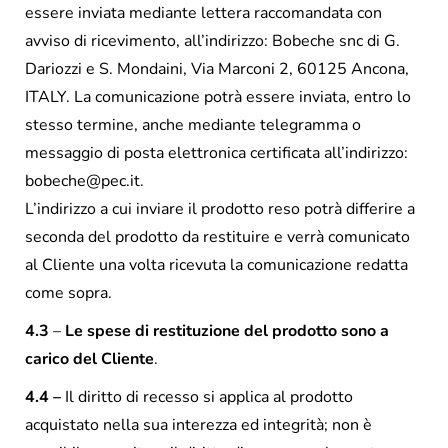
essere inviata mediante lettera raccomandata con
avviso di ricevimento, all’indirizzo: Bobeche snc di G.
Dariozzi e S. Mondaini, Via Marconi 2, 60125 Ancona,
ITALY. La comunicazione potrà essere inviata, entro lo
stesso termine, anche mediante telegramma o
messaggio di posta elettronica certificata all’indirizzo:
bobeche@pec.it.
L’indirizzo a cui inviare il prodotto reso potrà differire a
seconda del prodotto da restituire e verrà comunicato
al Cliente una volta ricevuta la comunicazione redatta
come sopra.
4.3
–
Le spese di restituzione del prodotto sono a
carico del Cliente
.
4.4 –
Il diritto di recesso si applica al prodotto
acquistato nella sua interezza ed integrità; non è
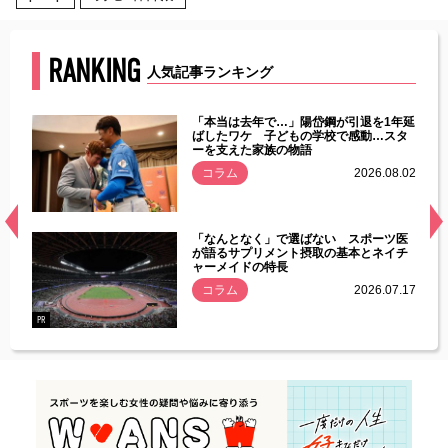
RANKING
人気記事ランキング
じた違
「本当は去年で…」陽岱鋼が引退を1年延
す」永
ばしたワケ 子どもの学校で感動…スタ
ーを支えた家族の物語
.08.01
コラム
2026.08.02
経異常
「なんとなく」で選ばない スポーツ医
づいた
が語るサプリメント摂取の基本とネイチ
ャーメイドの特長
コラム
2026.07.17
.07.21
PR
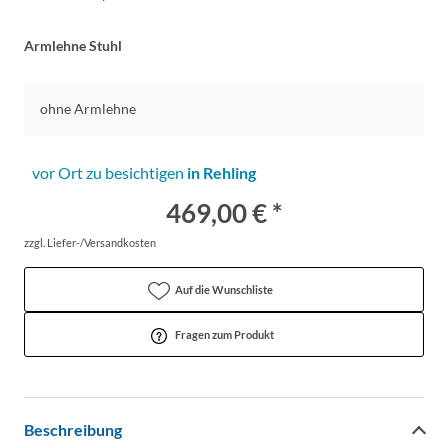
Armlehne Stuhl
ohne Armlehne
vor Ort zu besichtigen
in Rehling
469,00 € *
zzgl. Liefer-/Versandkosten
Auf die Wunschliste
Fragen zum Produkt
Beschreibung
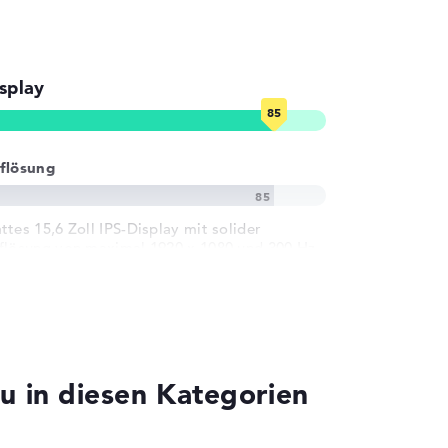
splay
flösung
ttes 15,6 Zoll IPS-Display mit solider
flösung von maximal 1920 x 1080 und 300 Hz
u in diesen Kategorien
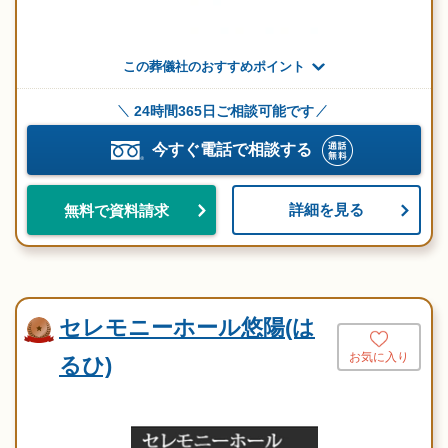
この葬儀社のおすすめポイント
24時間365日ご相談可能です
今すぐ電話で相談する
詳細を見る
無料で資料請求
セレモニーホール悠陽(は
お気に入り
るひ)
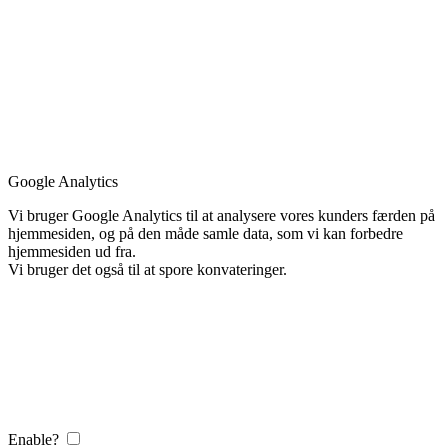
Google Analytics
Vi bruger Google Analytics til at analysere vores kunders færden på
hjemmesiden, og på den måde samle data, som vi kan forbedre
hjemmesiden ud fra.
Vi bruger det også til at spore konvateringer.
Enable?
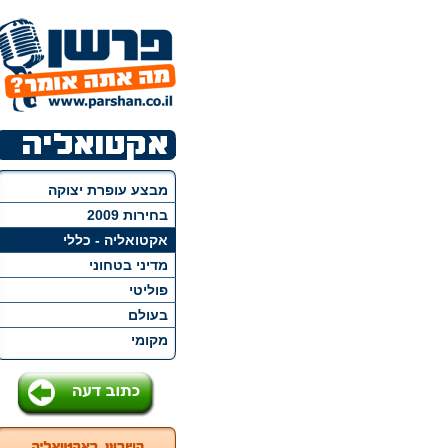
מבצע עופרת יצוקה
בחירות 2009
אקטואליה - כללי
מדיני בטחוני
פוליטי
בעולם
מקומי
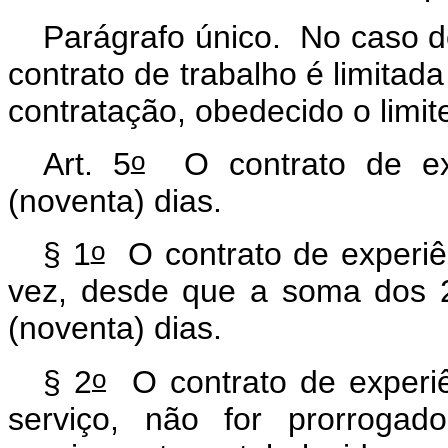
Parágrafo único. No caso do
contrato de trabalho é limitad
contratação, obedecido o limit
o
Art. 5
O contrato de exp
(noventa) dias.
o
§ 1
O contrato de experiê
vez, desde que a soma dos 2
(noventa) dias.
o
§ 2
O contrato de experiê
serviço, não for prorroga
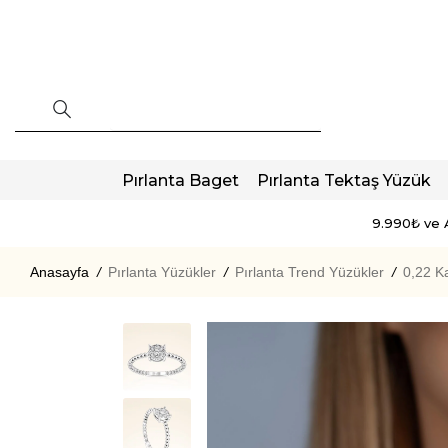
Pırlanta Baget
Pırlanta Tektaş Yüzük
9.990₺ ve A
Anasayfa
/
Pırlanta Yüzükler
/
Pırlanta Trend Yüzükler
/
0,22 K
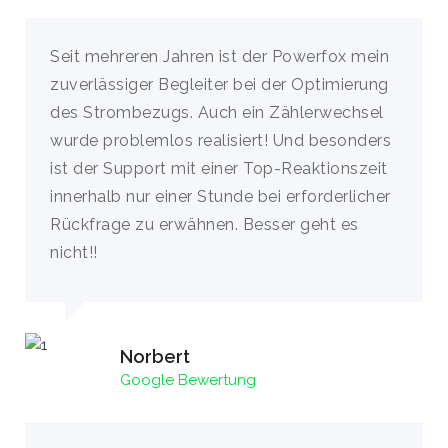
Seit mehreren Jahren ist der Powerfox mein
zuverlässiger Begleiter bei der Optimierung
des Strombezugs. Auch ein Zählerwechsel
wurde problemlos realisiert! Und besonders
ist der Support mit einer Top-Reaktionszeit
innerhalb nur einer Stunde bei erforderlicher
Rückfrage zu erwähnen. Besser geht es
nicht!!
Norbert
Google Bewertung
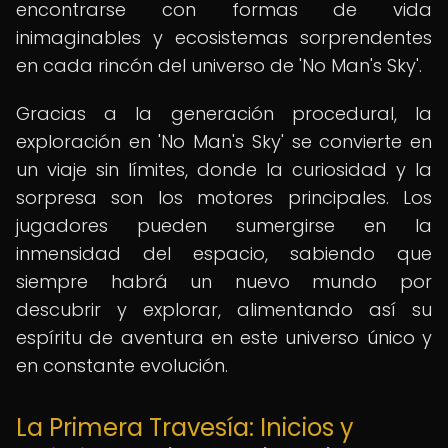
encontrarse con formas de vida
inimaginables y ecosistemas sorprendentes
en cada rincón del universo de 'No Man's Sky'.
Gracias a la generación procedural, la
exploración en 'No Man's Sky' se convierte en
un viaje sin límites, donde la curiosidad y la
sorpresa son los motores principales. Los
jugadores pueden sumergirse en la
inmensidad del espacio, sabiendo que
siempre habrá un nuevo mundo por
descubrir y explorar, alimentando así su
espíritu de aventura en este universo único y
en constante evolución.
La Primera Travesía: Inicios y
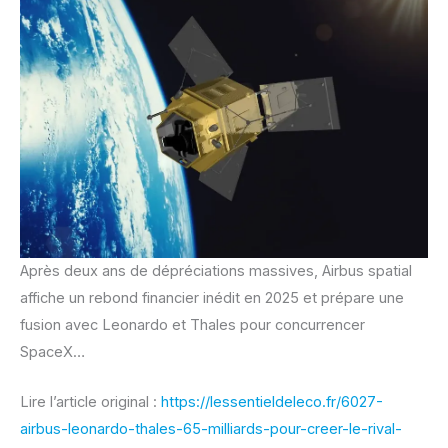
Après deux ans de dépréciations massives, Airbus spatial
affiche un rebond financier inédit en 2025 et prépare une
fusion avec Leonardo et Thales pour concurrencer
SpaceX…
Lire l’article original :
https://lessentieldeleco.fr/6027-
airbus-leonardo-thales-65-milliards-pour-creer-le-rival-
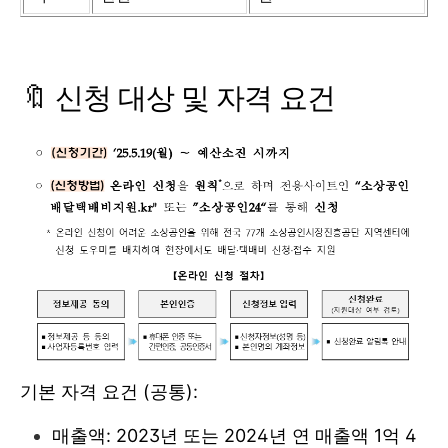
🔖 신청 대상 및 자격 요건
기본 자격 요건 (공통):
매출액: 2023년 또는 2024년 연 매출액 1억 4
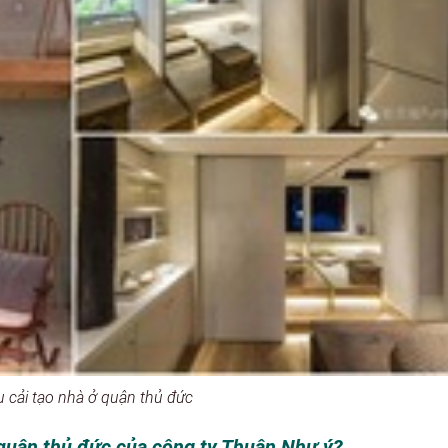
ụ cải tạo nhà ở quận thủ đức
ở quận thủ đức của công ty Thuận Như ý?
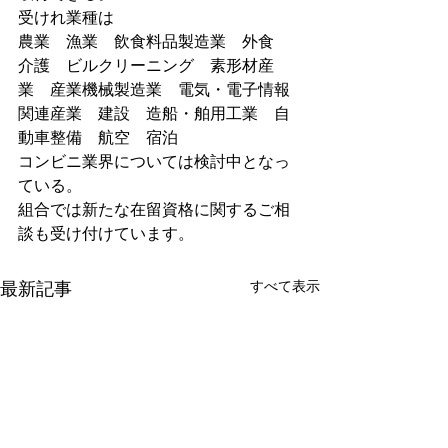
受けれ業種は
農業　漁業　飲食料品製造業　外食　
介護　ビルクリーニング　素形材産
業　産業機械製造業　電気・電子情報
関連産業　建設　造船・舶用工業　自
動車整備　航空　宿泊
コンビニ業界については検討中となっ
ている。
組合では新たな在留資格に関するご相
談も受け付けています。
すべて表示
最新記事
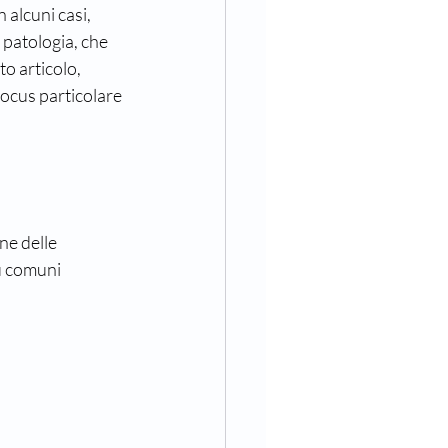
 alcuni casi, 
 patologia, che 
o articolo, 
focus particolare 
ne delle 
iù comuni 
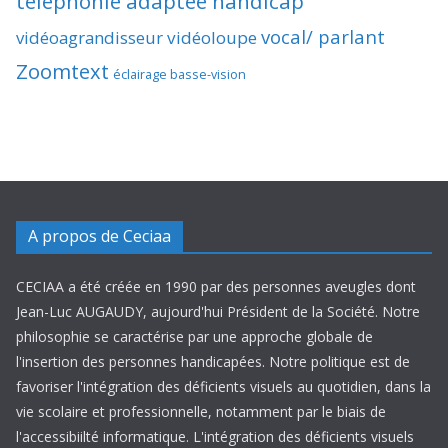
téléphonie adaptée handicap
vocal/ parlant
vidéoagrandisseur
vidéoloupe
Zoomtext
éclairage basse-vision
A propos de Ceciaa
CECIAA a été créée en 1990 par des personnes aveugles dont
Jean-Luc AUGAUDY, aujourd'hui Président de la Société. Notre
philosophie se caractérise par une approche globale de
l'insertion des personnes handicapées. Notre politique est de
favoriser l'intégration des déficients visuels au quotidien, dans la
vie scolaire et professionnelle, notamment par le biais de
l'accessibiilté informatique. L'intégration des déficients visuels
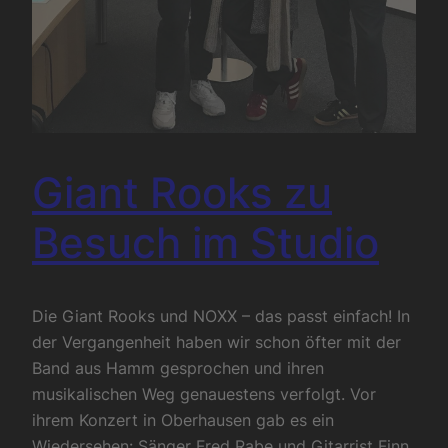
Giant Rooks zu
Besuch im Studio
Die Giant Rooks und NOXX – das passt einfach! In
der Vergangenheit haben wir schon öfter mit der
Band aus Hamm gesprochen und ihren
musikalischen Weg genauestens verfolgt. Vor
ihrem Konzert in Oberhausen gab es ein
Wiedersehen: Sänger Fred Rabe und Gitarrist Finn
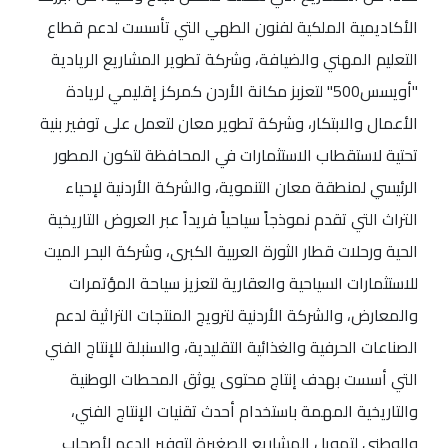
الأكاديمية الملكية لفنون الطهي التي تأسست لدعم قطاع
التعليم المهني والضيافة، وشركة تطوير المشاريع الريادية
"أويسس500" لتعزبز مكانة الأردن كمركز إقليمي لريادة
الأعمال والابتكار، وشركة تطوير معان لتعمل على توفير بنية
تحتية لاستقطاب الاستثمارات في المحافظة لتكون المطور
الرئيسي لمنطقة معان التنموية، والشركة الأردنية لإحياء
التراث التي تقدم نموذجاً سياحياً فريداً عبر العروض التاريخية
الحية ورحلات قطار الثورة العربية الكبرى، وشركة البحر الميت
للاستثمارات السياحية والعقارية لتعزيز سياحة المؤتمرات
والمعارض، والشركة الأردنية لترويج المنتجات التراثية لدعم
الصناعات الحرفية والغذائية التقليدية، والسنبلة للإنتاج الفني
التي أسست بهدف إنتاج محتوى يوثق المحطات الوطنية
والتاريخية المهمة باستخدام أحدث تقنيات الإنتاج الفني،
والوطني لتمويل المشاريع الصغيرة لتوفير الدعم لأصحاب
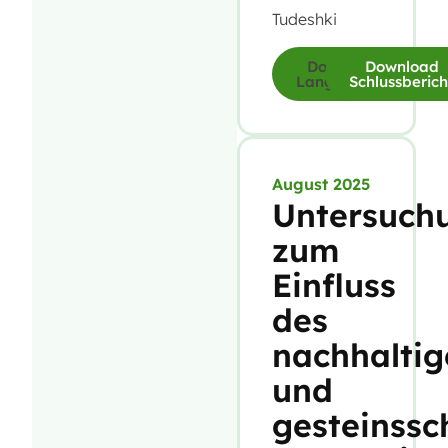
Tudeshki
Download
Download
Langfassung
Schlussberich
August 2025
Untersuch
zum
Einfluss
des
nachhaltig
und
gesteinss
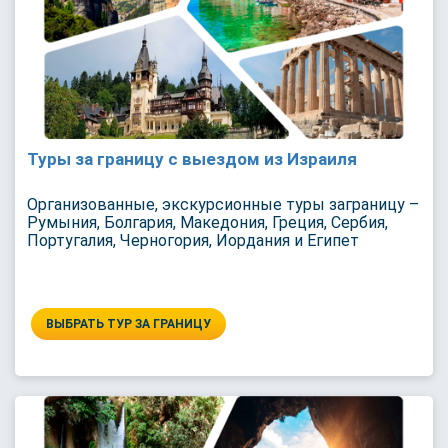
Туры за границу с выездом из Израиля
Организованные, экскурсионные туры заграницу –
Румыния, Болгария, Македония, Греция, Сербия,
Португалия, Черногория, Иордания и Египет
ВЫБРАТЬ ТУР ЗА ГРАНИЦУ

Exercise aim — The word to find is "المشاريع". Copy every line of the data that holds it.

Response area —
التعليم المهني والضيافة، وشركة تطوير المشاريع الريادية
والوطني لتمويل المشاريع الصغيرة لتوفير الدعم لأصحاب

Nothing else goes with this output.